» DIRECTIONS FOR THIS TASK: Return a copy of every line in the data below that contains "State".

» TASK INPUTS:
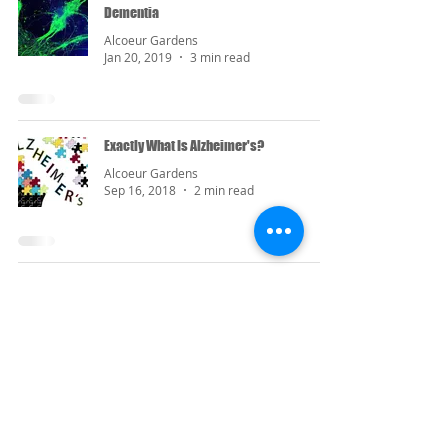
Dementia
Alcoeur Gardens
Jan 20, 2019
3 min read
Exactly What Is Alzheimer's?
Alcoeur Gardens
Sep 16, 2018
2 min read
Contact Us
(732) 290-2273
marketer1@alcoeurgardens.com
http://www.alcoeurgardens.com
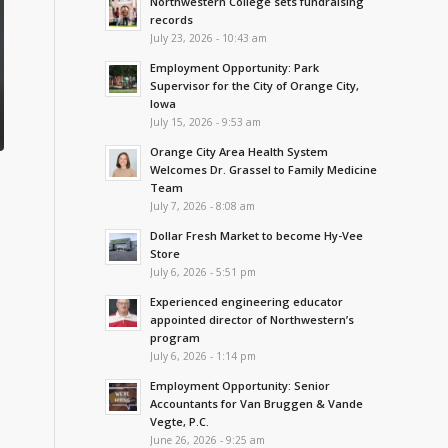
Northwestern College sets fundraising
records
July 23, 2026 - 10:43 am
Employment Opportunity: Park
Supervisor for the City of Orange City,
Iowa
July 15, 2026 - 9:53 am
Orange City Area Health System
Welcomes Dr. Grassel to Family Medicine
Team
July 7, 2026 - 8:08 am
Dollar Fresh Market to become Hy-Vee
Store
July 6, 2026 - 5:51 pm
Experienced engineering educator
appointed director of Northwestern’s
program
July 6, 2026 - 1:14 pm
Employment Opportunity: Senior
Accountants for Van Bruggen & Vande
Vegte, P.C.
June 26, 2026 - 9:25 am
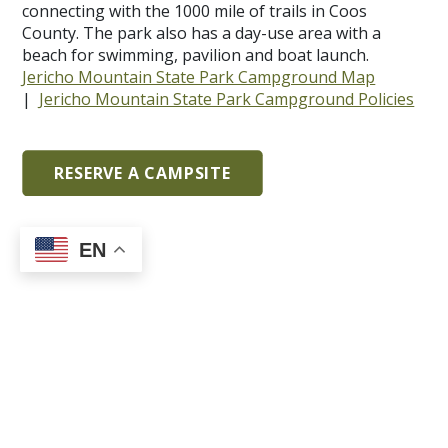
connecting with the 1000 mile of trails in Coos
County. The park also has a day-use area with a
beach for swimming, pavilion and boat launch.
Jericho Mountain State Park Campground Map
|
Jericho Mountain State Park Campground Policies
RESERVE A CAMPSITE
EN
Limitless Adventure: Jericho
Mountain State Park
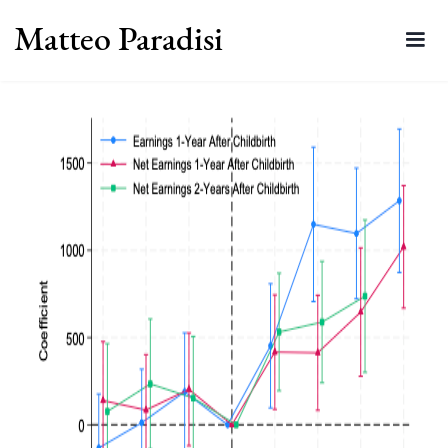
Matteo Paradisi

» ANSWER FOR THIS EXERCISE:
Jericho Mountain State Park Campground Map
Jericho Mountain State Park Campground Policies
Mountain State Park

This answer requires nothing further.